Characterization of the mitochondrial genome of Arge bella Wei & Du sp. nov. (Hymenoptera: Argidae)

Abstract

We describe Arge bella Wei & Du sp. nov., a large and beautiful species of Argidae from south China, and report its mitochondrial genome based on high-throughput sequencing data. We present the gene order, nucleotide composition of protein-coding genes (PCGs), and the secondary structures of RNA genes. The nearly complete mitochondrial genome of A. bella has a length of 15,576 bp and a typical set of 37 genes (22 tRNAs, 13 PCGs, and 2 rRNAs). Three tRNAs are rearranged in the A. bella mitochondrial genome as compared to the ancestral type in insects: trnM and trnQ are shuffled, while trnW is translocated from the trnW-trnC-trnY cluster to a location downstream of trnI. All PCGs are initiated by ATN codons, and terminated with TAA, TA or T as stop codons. All tRNAs have a typical cloverleaf secondary structure, except for trnS1. H821 of rrnS and H976 of rrnL are redundant. A phylogenetic analysis based on mitochondrial genome sequences of A. bella, 21 other symphytan species, two apocritan representatives, and four outgroup taxa supports the placement of Argidae as sister to the Pergidae within the symphytan superfamily Tenthredinoidea.

Keywords: Arge bella; Cladistic analysis; Mitochondrial genome; New species; Secondary structure; Taxonomy.

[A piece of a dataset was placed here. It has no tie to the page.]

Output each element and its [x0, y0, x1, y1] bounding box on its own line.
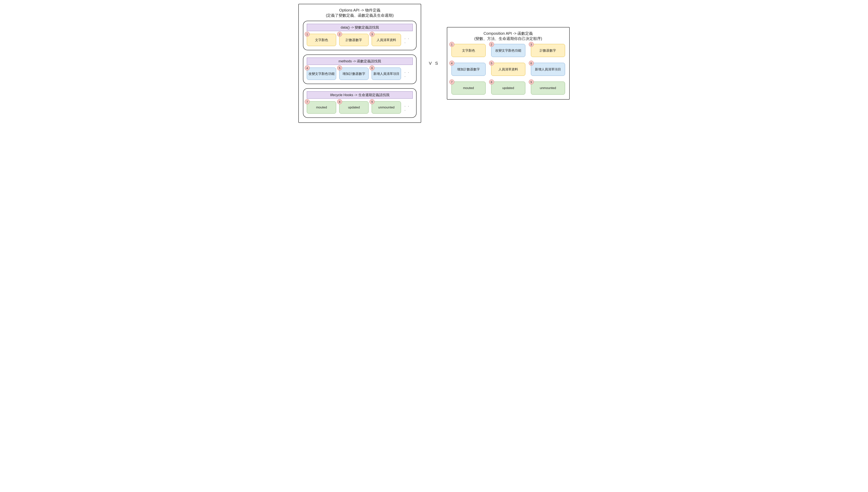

Figure 1. Arge bella Wei & Du sp. nov. Adult female, dorsal view.

Scale bars = 1 mm.

Figure 2. Arge bella.

Figures (A-M). Arge bella Wei & Du sp. nov. (A) Head of female, front view; (B) abdomen, dorsal view; (C) mesopleuron of female, lateral view; (D) head of female, dorsal view; (E) sheath of female, lateral view; (F) sheath of female, ventral view; (G) basal serrulae of lancet; (H) Antenna of female; (I) head of female, lateral view; (J) tibia of hind leg; (K) lancet; (L) lance; (M) sheath of female, dorsal view.

Figure 3. Mitochondrial genome organisation of A. bella.

Mitochondrial genome organisation of insects in general (above) and A. bella (below). Genes are transcribed from left to right, except for those underlined. PCGs are marked by white, the A + T rich region by grey, rRNA genes by red, and tRNA genes by yellow and single-letter amino acid codes. Gene rearrangements are shown with connecting lines that indicate the translocation of trnW from the trnW-trnC-trnY cluster to a position downstream of trnI and the swapped position of trnM and trnQ.

Figure 4. A. bella tRNAs.

Predicted secondary structures of the 22 tRNA genes of A. bella (A–V): (A) trnA; (B) trnR; (C) trnN; (D) trnD; (E) trnC; (F) trnQ; (G) trnE; (H) trnG; (I) trnH; (J) trnI; (K) trnL1 (CUN); (L) trnL2 (UUR); (M) trnK; (N) trnM; (O) trnF; (P) trnP; (Q) trnS1 (AGN); (R) trnS2 (UCN); (S) trnT; (T) trnW; (U) trnY; (V) trnV. Dashes indicate Watson–Crick base pairing and dots indicate G–U base pairing.

Figure 5. A. bella rrnS.

The predicted secondary structure of rrnS in the A. bella mitochondrial genome. The numbering of helices follows Gillespie et al. (2006), and the domain names follows Niehuis, Naumann & Misof (2006); roman numbers refer to domain names.

Figure 6. A. bella rrnL.

Predicted secondary structure of rrnL in the A. bella mitochondrial genome. The numbering of helices and domain names follows Gillespie et al. (2006); roman numbers refer to domain names.

Figure 7. Phylogenetic tree of Symphyta and selected apocritan and outgroup taxa, based on a Maximum-likelihood analysis of sequence data from 13 PCGs and 2 rRNA genes.

The numbers at the branches represent Maximum-likelihood bootstrap values/Bayesian posterior probabilities. 100/1.00 is denoted by an asterisk. The scale bar indicates the number of substitutions per site.